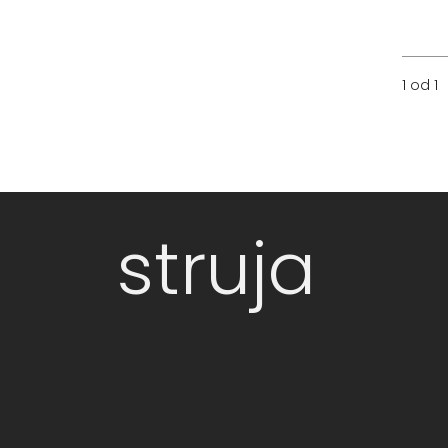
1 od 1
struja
--
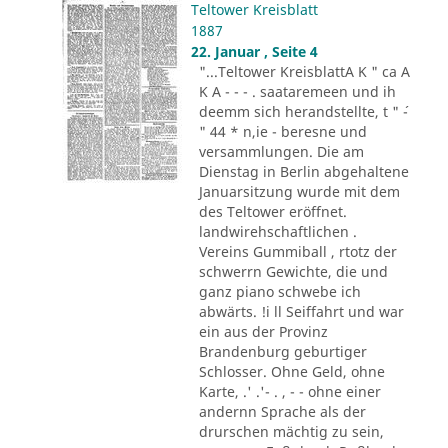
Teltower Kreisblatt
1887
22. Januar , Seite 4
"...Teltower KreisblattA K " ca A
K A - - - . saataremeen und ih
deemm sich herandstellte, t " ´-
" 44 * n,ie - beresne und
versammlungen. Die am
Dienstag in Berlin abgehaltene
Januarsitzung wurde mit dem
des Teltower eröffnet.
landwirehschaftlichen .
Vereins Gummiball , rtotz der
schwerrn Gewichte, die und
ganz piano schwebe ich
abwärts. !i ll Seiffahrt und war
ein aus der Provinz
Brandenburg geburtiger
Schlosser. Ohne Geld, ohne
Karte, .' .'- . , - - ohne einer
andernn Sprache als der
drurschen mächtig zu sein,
--
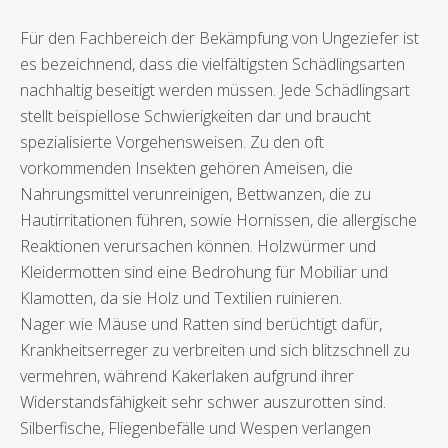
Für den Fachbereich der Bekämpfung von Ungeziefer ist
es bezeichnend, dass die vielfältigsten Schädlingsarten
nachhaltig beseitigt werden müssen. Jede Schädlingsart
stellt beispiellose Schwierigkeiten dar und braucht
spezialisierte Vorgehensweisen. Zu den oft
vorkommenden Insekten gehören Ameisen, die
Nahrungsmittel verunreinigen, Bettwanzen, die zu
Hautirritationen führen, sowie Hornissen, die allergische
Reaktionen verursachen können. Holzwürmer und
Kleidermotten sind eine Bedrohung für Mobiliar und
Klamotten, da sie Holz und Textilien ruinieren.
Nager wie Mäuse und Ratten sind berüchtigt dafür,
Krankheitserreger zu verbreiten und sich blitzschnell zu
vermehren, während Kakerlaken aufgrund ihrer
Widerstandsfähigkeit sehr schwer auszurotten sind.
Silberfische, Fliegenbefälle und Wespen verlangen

● **PROBLEM DETAILS**
Look through the entries above and quote exactly the lines from the line with "K A - - - . saataremeen und ih" to the line with "drurschen mächtig zu", counting both of those lines.

● **EXPECTED ANSWER**
K A - - - . saataremeen und ih
deemm sich herandstellte, t " ´-
" 44 * n,ie - beresne und
versammlungen. Die am
Dienstag in Berlin abgehaltene
Januarsitzung wurde mit dem
des Teltower eröffnet.
landwirehschaftlichen .
Vereins Gummiball , rtotz der
schwerrn Gewichte, die und
ganz piano schwebe ich
abwärts. !i ll Seiffahrt und war
ein aus der Provinz
Brandenburg geburtiger
Schlosser. Ohne Geld, ohne
Karte, .' .'- . , - - ohne einer
andernn Sprache als der
drurschen mächtig zu sein,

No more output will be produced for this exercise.